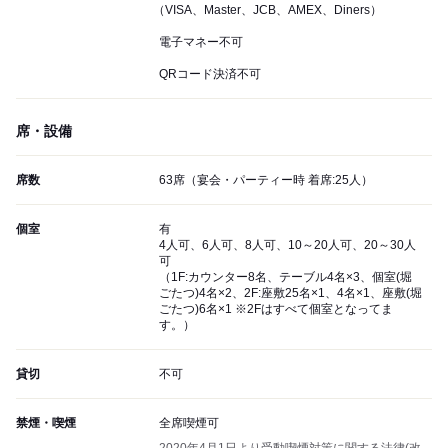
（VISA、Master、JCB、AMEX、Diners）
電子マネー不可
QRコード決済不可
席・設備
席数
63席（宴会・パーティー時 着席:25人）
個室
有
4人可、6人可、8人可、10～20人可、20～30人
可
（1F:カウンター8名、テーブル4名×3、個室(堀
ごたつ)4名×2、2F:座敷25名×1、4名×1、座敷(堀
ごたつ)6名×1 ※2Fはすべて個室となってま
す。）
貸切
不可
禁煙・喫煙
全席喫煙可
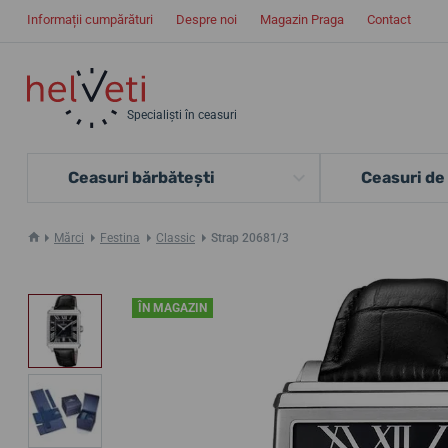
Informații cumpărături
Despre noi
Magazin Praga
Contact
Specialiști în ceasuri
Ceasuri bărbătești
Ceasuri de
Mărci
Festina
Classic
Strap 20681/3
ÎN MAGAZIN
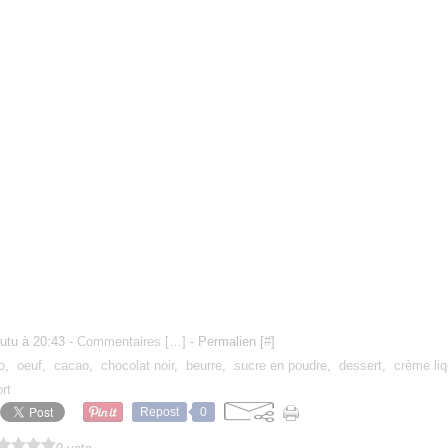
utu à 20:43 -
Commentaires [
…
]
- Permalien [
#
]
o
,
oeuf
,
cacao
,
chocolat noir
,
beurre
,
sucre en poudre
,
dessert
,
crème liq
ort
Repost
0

————————

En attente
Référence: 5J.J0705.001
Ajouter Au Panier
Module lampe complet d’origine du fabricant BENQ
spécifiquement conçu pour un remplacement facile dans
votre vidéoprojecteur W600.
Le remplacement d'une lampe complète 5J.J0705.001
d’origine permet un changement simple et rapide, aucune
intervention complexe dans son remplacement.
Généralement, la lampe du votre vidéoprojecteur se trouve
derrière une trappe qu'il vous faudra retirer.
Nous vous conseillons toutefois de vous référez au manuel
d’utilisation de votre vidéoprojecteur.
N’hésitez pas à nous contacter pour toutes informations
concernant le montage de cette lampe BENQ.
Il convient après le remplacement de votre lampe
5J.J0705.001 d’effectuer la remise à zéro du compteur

————————

### Work to complete
Identify each line in the records above that contains the word "votre", and copy it out in full.

### Expected answer
votre vidéoprojecteur W600.
Généralement, la lampe du votre vidéoprojecteur se trouve
d’utilisation de votre vidéoprojecteur.
Il convient après le remplacement de votre lampe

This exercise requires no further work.